Ensure legitimate logging of pods-Access to a Kubernetes server using ssh should always go through an audit server to log access and all commands executed on the server. By monitoring users’ activities in the Kubernetes API, developers can break down the chain of events that prompted a potential issue. Also, continuous logging allows tuning of audit policies by defining how frequently events should be logged so that alerts can be issued.
In Kubernetes, many engineers store sensitive data in Environmental Variables, which is not a secure practice. Using secrets that are mounted like volumes in pods will help keep the critical information safe and keep the sensitive data separate from a container image so that anybody with access to the container image cannot easily access the insights of that pod, which can increase security breaches.
Creating a secret volume in a cluster of containers decreases the chances of security breaches by isolating the procedures into an independent container and provides a front-end container that interacts with users while not providing the private data. This front end container approach increases the security of clusters, making it hard for a hacker to endorse an attack on the cluster.
Having running software packages in pods with vulnerabilities can expose your container environment to the danger of being handily undermined. The good part is that a considerable lot of these flaws can be resolved just by ensuring that there are no product segments with known bugs. There are various ways in Kubernetes by which you can fix these product flaws, for example:
The unpredictability of a framework running on different systems, with many interconnected microservices used by hundreds of people is a nightmare. So, to take control of the consents allowed too many users. Kubernetes has created a role-based access control (RBAC) technique. In this role-based access control(RBAC) strategy, no users have a higher number of authorizations than they require to achieve their tasks viably.
RBAC does that by utilizing an API protocol that helps driving authorization choices through the Kubernetes API. As of Kubernetes version 1.8, RBAC model is steady and is inbuilt within the rbac.authorization.k8s.io/v1 API.
The command for Enabling RBAC in Kubernetes. More on this here.
Communication between services in the cluster should be taken care of by utilizing the TLS security protocol on each deployment pipeline level since it scrambles all the traffic going between pods. Pods accept traffic from numerous sources, but when you set a particular network security protocol on the units. Pods dismiss all the connections which are not approved by that network policy. They are constrained to what is permitted by a group of numerous network security protocols.

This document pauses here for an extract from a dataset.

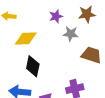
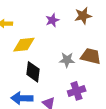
gray star: (71, 34) -> (67, 60), moved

Earlier it was a complex task to configure TLS during the deployment of pods manually, but advances in service mesh technologies have produced tools like LinkerD and Istio, which can enable TLS by default in Kubernetes cluster so that secure transmission can happen between pods.
Overall, Kubernetes provides numerous features with regard to creating a secured cluster. However, no one arrangement can be utilized all over the place, so a specific level of understanding with these features is required to improve the cluster’s security.
We suggest using ways that were featured in this blog and utilize Kubernetes setup capacities to its best to expand the security of your units/containers. We likewise recommend you follow the standards of least privilege regardless of whether the attacker figures out how to hack into the one part of the framework they despite the need to go through extra layers of security before having the option to make changes to the sensitive information.